As CCLA has noted in parliamentary submissions and testimony, Bill C-12 creates new categories of inadmissibility that strip refugee claimants of their right to a hearing and full appeal before the Immigration and Refugee Board.

These inadmissibility provisions will be based on arbitrary criteria. Anyone who first entered Canada more than a year before claiming refugee status would be inadmissible, despite there being no correlation between the legitimacy of a refugee’s claim and the time someone first entered the country.

A child who visited Canada on vacation with their family, a human rights advocate who came to talk to people in Canada about their home country, or someone fleeing gender-based persecution who needs time dealing with their trauma before advancing a claim—all would be caught by C-12’s sweeping exclusions.

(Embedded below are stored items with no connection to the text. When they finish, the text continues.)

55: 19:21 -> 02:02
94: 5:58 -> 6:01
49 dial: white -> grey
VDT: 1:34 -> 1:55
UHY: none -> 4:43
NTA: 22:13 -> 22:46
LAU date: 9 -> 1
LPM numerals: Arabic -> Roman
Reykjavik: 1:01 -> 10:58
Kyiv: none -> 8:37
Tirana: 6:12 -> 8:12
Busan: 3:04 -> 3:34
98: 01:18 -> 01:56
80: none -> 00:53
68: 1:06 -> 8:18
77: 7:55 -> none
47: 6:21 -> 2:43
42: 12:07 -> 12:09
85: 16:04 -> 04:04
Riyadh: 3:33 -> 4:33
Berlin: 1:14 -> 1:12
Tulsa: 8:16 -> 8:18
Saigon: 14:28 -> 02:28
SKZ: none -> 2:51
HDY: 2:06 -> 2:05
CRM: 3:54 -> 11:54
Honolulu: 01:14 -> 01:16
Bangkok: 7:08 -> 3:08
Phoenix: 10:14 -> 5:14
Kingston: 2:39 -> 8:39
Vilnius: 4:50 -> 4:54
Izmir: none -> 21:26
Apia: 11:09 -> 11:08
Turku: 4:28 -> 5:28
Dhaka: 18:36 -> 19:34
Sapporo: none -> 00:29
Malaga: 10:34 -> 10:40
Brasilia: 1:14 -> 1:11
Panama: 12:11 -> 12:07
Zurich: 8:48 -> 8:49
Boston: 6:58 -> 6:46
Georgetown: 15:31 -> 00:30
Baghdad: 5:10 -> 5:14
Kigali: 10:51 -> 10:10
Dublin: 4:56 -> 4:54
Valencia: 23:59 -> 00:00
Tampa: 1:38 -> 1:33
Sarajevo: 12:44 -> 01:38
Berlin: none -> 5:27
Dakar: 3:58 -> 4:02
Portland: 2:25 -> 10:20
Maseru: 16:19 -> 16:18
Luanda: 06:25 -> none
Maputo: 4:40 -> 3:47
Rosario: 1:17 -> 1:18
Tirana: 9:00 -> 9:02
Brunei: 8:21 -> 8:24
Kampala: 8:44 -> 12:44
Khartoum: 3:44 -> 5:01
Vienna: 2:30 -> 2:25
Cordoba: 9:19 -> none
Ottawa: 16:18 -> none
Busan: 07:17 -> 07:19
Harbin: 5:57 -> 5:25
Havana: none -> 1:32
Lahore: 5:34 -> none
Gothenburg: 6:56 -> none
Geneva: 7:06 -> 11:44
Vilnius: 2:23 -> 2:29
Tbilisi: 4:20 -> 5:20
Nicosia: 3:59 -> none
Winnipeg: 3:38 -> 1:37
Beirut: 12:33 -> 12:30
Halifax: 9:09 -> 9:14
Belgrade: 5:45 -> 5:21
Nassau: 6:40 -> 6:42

Worse, the Bill will have retroactive application, impacting anyone who first entered the country after June 24, 2020 and did not advance a claim before the legislative regime’s initial introduction.

The government has argued that other mechanisms exist for refugees to advance their claims, but as CCLA and others (including the Senate committee that comprehensively studied the Bill) have noted, these mechanisms lack critical procedural safeguards.

In its observations the UN Human Rights Committee, which is tasked with overseeing and adjudicating the International Covenant on Civil and Political Rights (CCPR), echoed civil society concerns regarding the expanded ineligibility criteria, calling on the government to ensure Bill C-12 provides access to “fair and efficient procedures, with all necessary procedural safeguards” in compliance with the principle of non-refoulement.

Yet the government has refused any amendment that would meaningfully mitigate the harm to claimants caused by Bill C-12 including proposed Senate amendments that would have granted refugee claimants a right to a hearing, extended the arbitrary exclusionary period to two years instead of one, limited its unfair retroactive application, or shielded children from its new inadmissibility regime.

Denying refugee claimants key procedural safeguards puts them at dire risk of persecution, torture or worse. It also harms Canada’s credibility on the international stage as a country committed to human rights and refugee protection.

The CCPR Committee’s findings, issued as part of its decennial human rights check-up on Canada, do not stop at Bill C-12, painting an alarming picture of eroding respect for civil liberties in the country.

The Committee points to an assault on the right to peaceful protest, including through expanded surveillance of dissenting voices; a growing tendency to immunize legislation from Charter scrutiny by invoking the notwithstanding clause with dangerous frequency; laws that disproportionately penalize religious minorities by creating barriers to their participation in public employment (notably, Québec’s Bill 21); a failure to adequately address ongoing over-representation of Indigenous and Black people in our criminal justice system; the need for Canada to reconsider its designation of the US as a “safe” third country destination to return refugees in light of the risk this poses to those who transit to Canada through the US; legislative proposals to enact sweeping surveillance powers (including Bill C-2, recently reintroduced as Bill C-22) and more.

Taken together, the overall prognosis of Canada’s human rights landscape is not good.

The Committee’s concluding observations should be a wake-up call to all levels of government in Canada. With respect to Bill C-12, the CCLA is calling on the federal government to accept the Committee’s findings and to reaffirm its commitment to a fair and efficient refugee system that respects human rights by reversing course on this legislative proposal.